Le second chapitre traite de la performance canadienne sur le plan des politiques-cadres au cours des dix à quinze dernières années, en mettant l'accent sur les changements qui affectent la neutralité des politiques-cadres et en les comparant aux principes présentés au premier chapitre. Dans l'ensemble, les modifications apportées au régime fiscal, à la législation sur la concurrence et la propriété intellectuelle, ainsi qu'à la politique commerciale ont été largement conformes à la mise en place d'ententes de partage des pouvoirs entre les divers paliers de gouvernement afin de créer un climat politique stable qui corresponde aux attentes du public. Néanmoins, un certain nombre de problèmes demeurent, en particulier les distorsions attribuables à la politique de concurrence et le besoin d'adopter des politiques favorisant la concurrence dans les secteurs récemment déréglementés.

Nous soulignons ensuite les tensions qui se font actuellement sentir au Canada. Les défis de la mondialisation, les changements démographiques, les relations intergouvernementales instables et particulièrement difficiles et les contraintes budgétaires se conjuguent pour rendre difficile l'adoption de politiques-cadres efficientes et la création des institutions qu'elles requièrent.

Au quatrième chapitre, nous appliquons les principes de la théorie du développement au Canada et nous présentons une série de recommandations institutionnelles favorisant la mise en place de politiques-cadres appropriées. Nous recommandons les mesures suivantes :

  • L'élaboration d'ententes de partage des pouvoirs entre les gouvernements qui puissent créer un climat politique stable et répondre à la volonté populaire.
  • La création et le maintien d'une fonction publique forte et indépendante, qui soit professionnelle, gérée au mérite, intègre et respectueuse de sa responsabilité envers le public. Cette bureaucratie spécialisée sera particulièrement nécessaire au cours de la prochaine décennie alors que l'État devra réduire sensiblement les dépenses publiques.
  • Une privatisation plus rapide des entités gouvernementales de manière à atteindre l'objectif de réduction du secteur public. Les gouvernements canadiens devront consacrer plus d'énergie à déterminer leurs priorités en matière de privatisation et, par la suite, à créer les outils nécessaires à la réalisation de ces objectifs.

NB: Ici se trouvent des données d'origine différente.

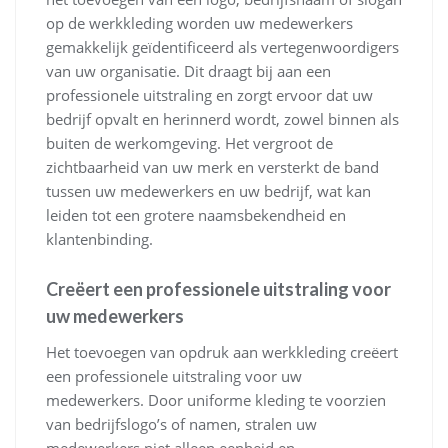
op de werkkleding worden uw medewerkers
gemakkelijk geïdentificeerd als vertegenwoordigers
van uw organisatie. Dit draagt bij aan een
professionele uitstraling en zorgt ervoor dat uw
bedrijf opvalt en herinnerd wordt, zowel binnen als
buiten de werkomgeving. Het vergroot de
zichtbaarheid van uw merk en versterkt de band
tussen uw medewerkers en uw bedrijf, wat kan
leiden tot een grotere naamsbekendheid en
klantenbinding.
Creëert een professionele uitstraling voor
uw medewerkers
Het toevoegen van opdruk aan werkkleding creëert
een professionele uitstraling voor uw
medewerkers. Door uniforme kleding te voorzien
van bedrijfslogo’s of namen, stralen uw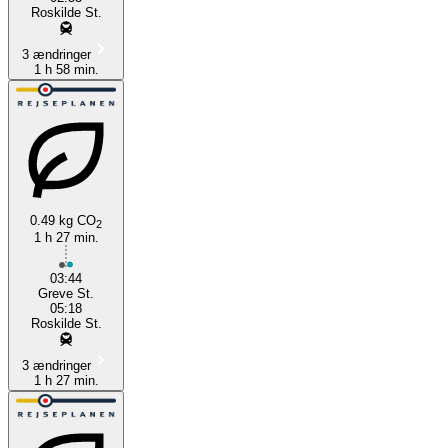
Roskilde St.
3 ændringer
1 h 58 min.
0.49 kg CO
2
1 h 27 min.
03:44
Greve St.
05:18
Roskilde St.
3 ændringer
1 h 27 min.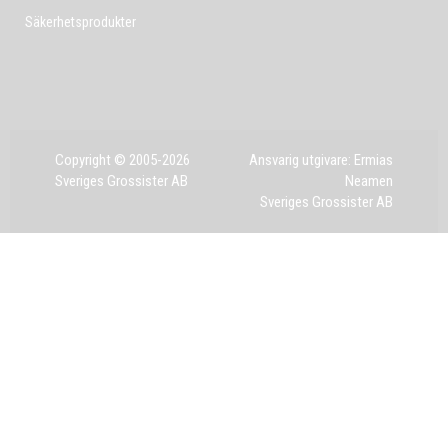
Säkerhetsprodukter
Copyright © 2005-2026
Ansvarig utgivare: Ermias
Sveriges Grossister AB
Neamen
Sveriges Grossister AB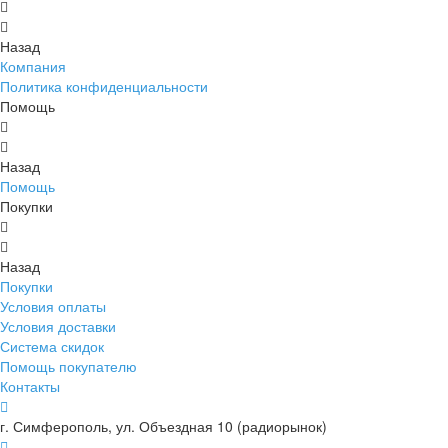
Назад
Компания
Политика конфиденциальности
Помощь
Назад
Помощь
Покупки
Назад
Покупки
Условия оплаты
Условия доставки
Система скидок
Помощь покупателю
Контакты
г. Симферополь, ул. Объездная 10 (радиорынок)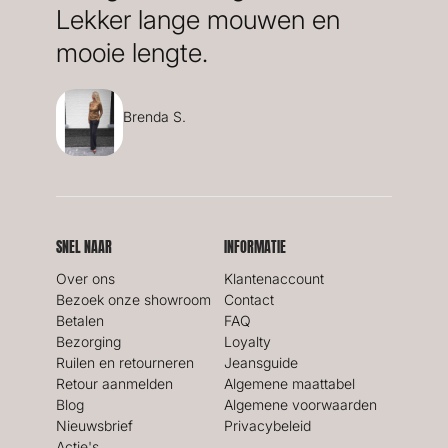
Lekker lange mouwen en
mooie lengte.
Brenda S.
SNEL NAAR
INFORMATIE
Over ons
Klantenaccount
Bezoek onze showroom
Contact
Betalen
FAQ
Bezorging
Loyalty
Ruilen en retourneren
Jeansguide
Retour aanmelden
Algemene maattabel
Blog
Algemene voorwaarden
Nieuwsbrief
Privacybeleid
Actie's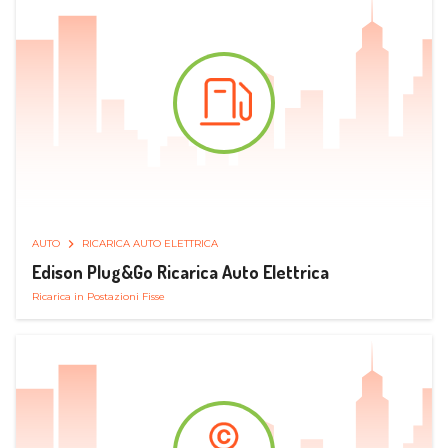
AUTO
RICARICA AUTO ELETTRICA
Edison Plug&Go Ricarica Auto Elettrica
Ricarica in Postazioni Fisse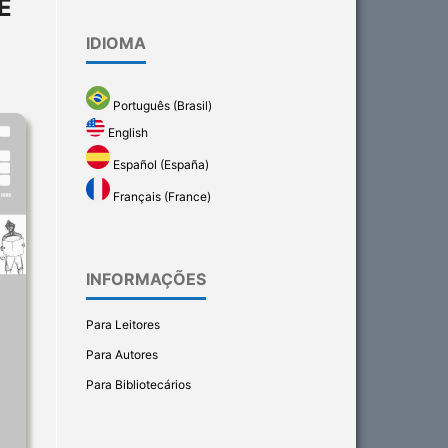
E
IDIOMA
Português (Brasil)
English
Español (España)
Français (France)
INFORMAÇÕES
Para Leitores
Para Autores
Para Bibliotecários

  • La création d'un régime institutionnel capable de soutenir les partenariats entre le secteur public et le secteur privé dans une vaste gamme d'activités. La conception d'un tel régime devrait favoriser le transfert de services et d'activités du public vers le privé.

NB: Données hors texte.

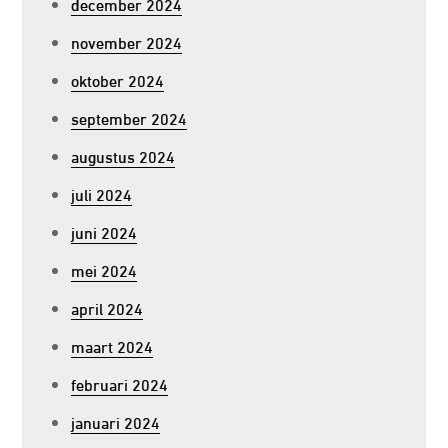
december 2024
november 2024
oktober 2024
september 2024
augustus 2024
juli 2024
juni 2024
mei 2024
april 2024
maart 2024
februari 2024
januari 2024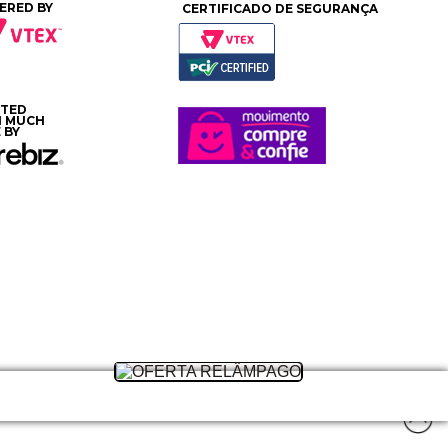
ERED BY
CERTIFICADO DE SEGURANÇA
ATED
H MUCH
 BY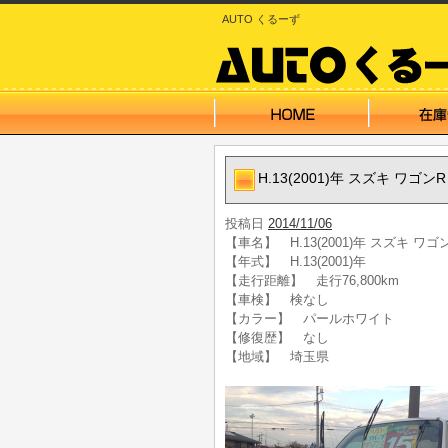
AUTO くるーず
H.13(2001)年 スズキ ワ
投稿日
2014/11/06
【車名】 H.13(2001)年 スズキ 
【年式】 H.13(2001)年
【走行距離】 走行76,800km
【車検】 検なし
【カラー】 パールホワイト
【修復歴】 なし
【地域】 埼玉県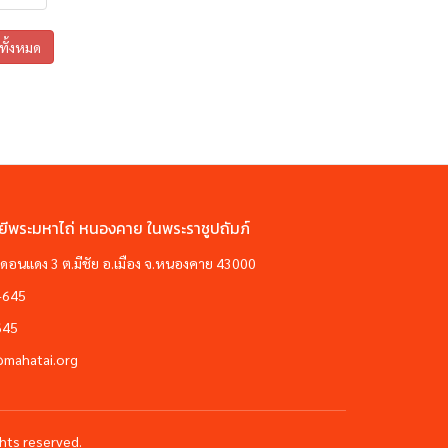
ูทั้งหมด
ยีพระมหาไถ่ หนองคาย ในพระราชูปถัมภ์
ซอยดอนแดง 3 ต.มีชัย อ.เมือง จ.หนองคาย 43000
-645
645
@mahatai.org
hts reserved.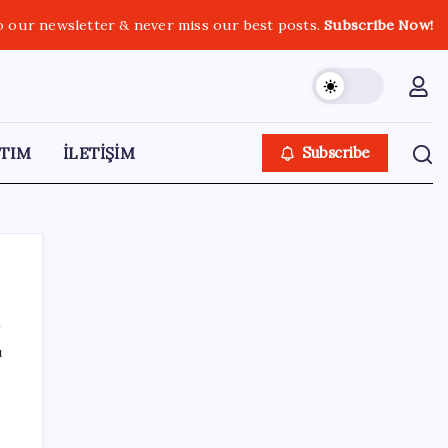
o our newsletter & never miss our best posts.
Subscribe Now!
TIM
İLETİŞİM
Subscribe
ı
SON YAZILAR
Fed Başkanı’ndan piyasaları sarsacak mesaj:
Enflasyon artarsa faiz artırımı yeniden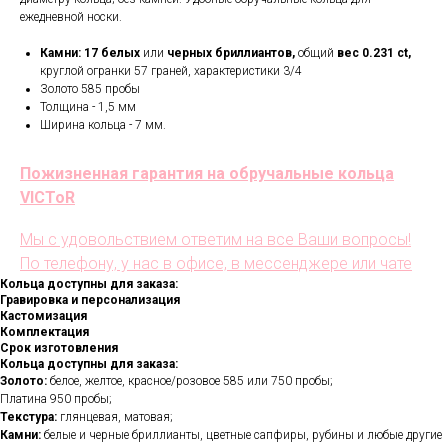
ежедневной носки.
Камни:
17
белых
или
черных бриллиантов,
общий
вес 0.231 ct,
круглой огранки 57 граней, характеристики 3/4
Золото 585 пробы
Толщина - 1,5 мм
Ширина кольца - 7 мм.
Пожизненная гарантия на обручальные кольца
VICToR
Мы с удовольствием ответим на все Ваши вопросы!
По телефону, у нас в офисе, в мессенджере или чате
Кольца доступны для заказа:
Гравировка и персонализация
Кастомизация
Комплектация
Срок изготовления
Кольца доступны для заказа:
Золото:
белое, желтое, красное/розовое 585 или 750 пробы;
Платина 950 пробы;
Текстура:
глянцевая, матовая;
Камни:
белые и черные бриллианты, цветные сапфиры, рубины и любые другие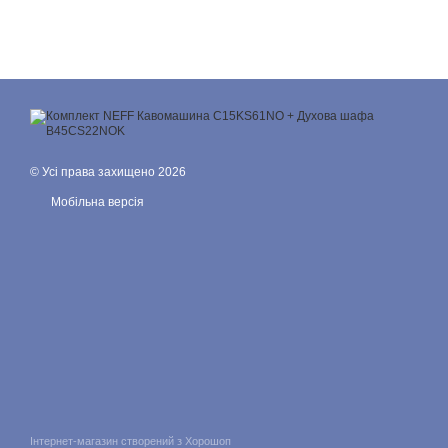
© Усі права захищено 2026
Мобільна версія
Інтернет-магазин створений з Хорошоп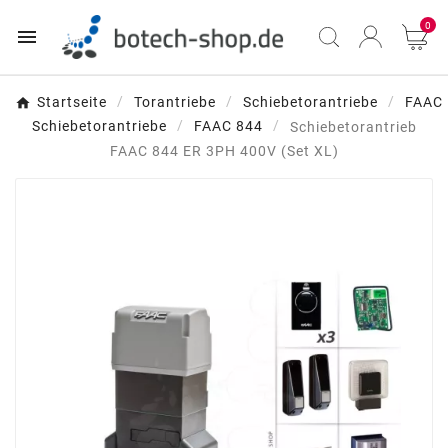
0

Startseite
Torantriebe
Schiebetorantriebe
FAAC
Schiebetorantriebe
FAAC 844
Schiebetorantrieb
FAAC 844 ER 3PH 400V (Set XL)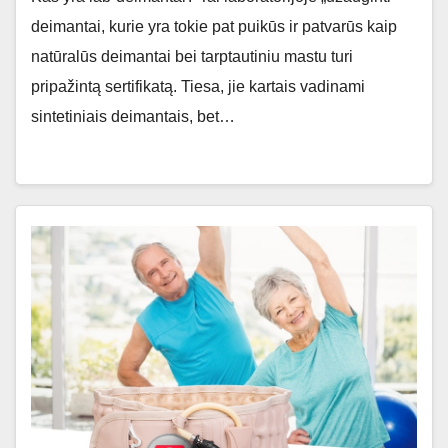
deimantai, kurie yra tokie pat puikūs ir patvarūs kaip
natūralūs deimantai bei tarptautiniu mastu turi
pripažintą sertifikatą. Tiesa, jie kartais vadinami
sintetiniais deimantais, bet…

  • La réaffirmation de l'importance et de la pérennité des valeurs et des objectifs publics dans un contexte de plus en plus dominé par le marché. Les décideurs politiques ne doivent pas perdre de vue qu'un des principaux rôles du gouvernement est justement de fournir une assise capable de légitimer les relations de marché aux yeux des citoyens.

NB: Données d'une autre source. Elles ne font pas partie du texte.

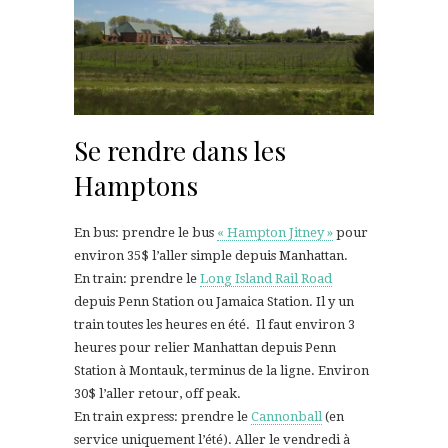
Se rendre dans les
Hamptons
En bus: prendre le bus
« Hampton Jitney »
pour
environ 35$ l’aller simple depuis Manhattan.
En train: prendre le
Long Island Rail Road
depuis Penn Station ou Jamaica Station. Il y un
train toutes les heures en été. Il faut environ 3
heures pour relier Manhattan depuis Penn
Station à Montauk, terminus de la ligne. Environ
30$ l’aller retour, off peak.
En train express: prendre le
Cannonball
(en
service uniquement l’été). Aller le vendredi à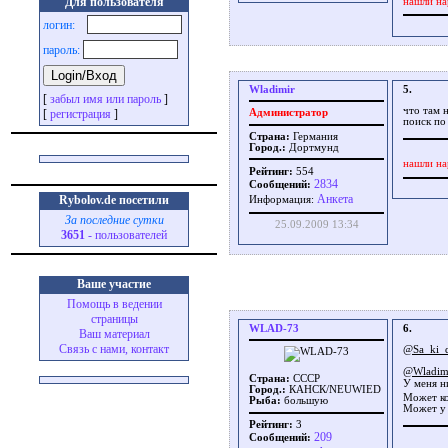
Для пользователя
нашли на
логин:
пароль:
Wladimir
5.
[
забыл имя или пароль
]
что там 
[
регистрация
]
Администратор
поиск по
Страна:
Германия
Город.:
Дортмунд
нашли на
Рейтинг:
554
2834
Сообщений:
Aнкета
Rybolov.de посетили
Информация:
За последние сутки
25.09.2009 13:34
3651
- пользователей
Ваше участие
Помощь в ведении
страницы
WLAD-73
6.
Ваш материал
Связь с нами, контакт
@Sa_ki_
@Wladim
Страна:
СССР
У меня н
Город.:
КАНСК/NEUWIED
Может ко
Рыба:
большую
Может у 
Рейтинг:
3
209
Сообщений: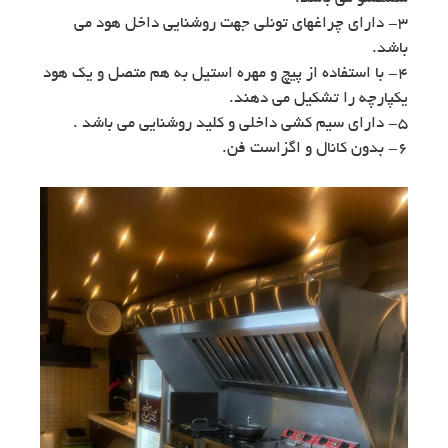
۳- دارای چراغهای تونلی جهت روشنایی داخل هود می
باشد.
۴- با استفاده از پیچ و مهره استیل به هم متصل و یک هود
یکپارچه را تشکیل می دهند.
۵- دارای سیم کشی داخلی و کلید روشنایی می باشد .
۶- بدون کانال و اگزاست فن.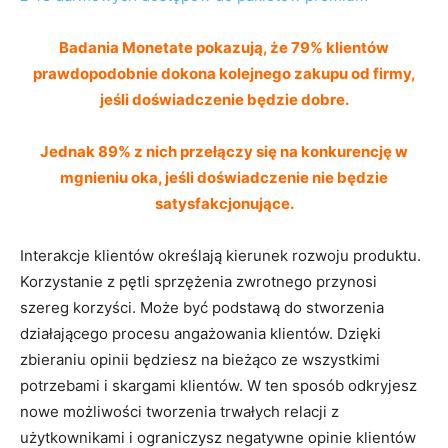
Badania
Monetate
pokazują, że 79% klientów
prawdopodobnie dokona kolejnego zakupu od firmy,
jeśli doświadczenie będzie dobre.
Jednak 89% z nich przełączy się na konkurencję w
mgnieniu oka, jeśli doświadczenie nie będzie
satysfakcjonujące.
Interakcje klientów określają kierunek rozwoju produktu.
Korzystanie z pętli sprzężenia zwrotnego przynosi
szereg korzyści. Może być podstawą do stworzenia
działającego procesu angażowania klientów. Dzięki
zbieraniu opinii będziesz na bieżąco ze wszystkimi
potrzebami i skargami klientów. W ten sposób odkryjesz
nowe możliwości tworzenia trwałych relacji z
użytkownikami i ograniczysz negatywne opinie klientów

  • Que l'État encourage et entretienne la capacité des citoyens à prendre des risques. La présence de distorsions liées aux modalités d'assurance de l'État qui gênent l'initiative individuelle doit être compensée puisque la justification essentielle d'un encadrement législatif et réglementaire neutre repose sur la volonté des citoyens d'investir rationnellement dans le capital humain, physique et financier.

En conclusion, les auteurs signalent le rôle des forces politiques comme obstacle à des changements institutionnels susceptibles d'accroître la prospérité. Certains groupes vont subir des pertes considérables si les changements proposés se concrétisent; on peut donc s'attendre à ce qu'ils interviennent avec vigueur dans l'arène politique pour s'assurer que des mesures soient prises en vue d'atténuer l'effet de ces changements. Le principal défi pour les décideurs est de concevoir des mécanismes qui réduisent les coûts des changements économiques sans pour autant empêcher les marchés de réaliser ces changements.